/findPapers

Find academic papers on PubMed and cluster by similarity.

Primary LanguagePythonGNU General Public License v3.0GPL-3.0

Running the Script

Run this script with python3 main.py. This script is implemented almost entirely in base Python3. Only dependencies should be numpy and Python >= 3.7.

See definition of user parameters below.

NCBI enforces an API access limit of 3 requests/second, which is the main speed bottleneck. This script queries at a rate of approximately 7,000 calls per hour.
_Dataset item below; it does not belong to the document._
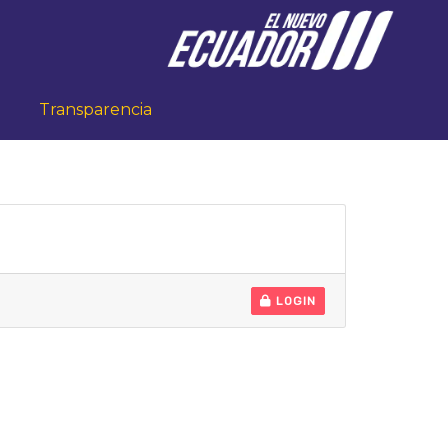
Transparencia
LOGIN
I might go back and make it more efficient later, but this is pretty close to the ideal limit of 10,800 calls per hour.

You can generate an API key from your account on NCBI, and use this in the api_key argument. This is supposed to increase the limit to 10 requests/second, which should improve processing time. Even with this, though, my rate is still roughly 2 abstracts processed per second.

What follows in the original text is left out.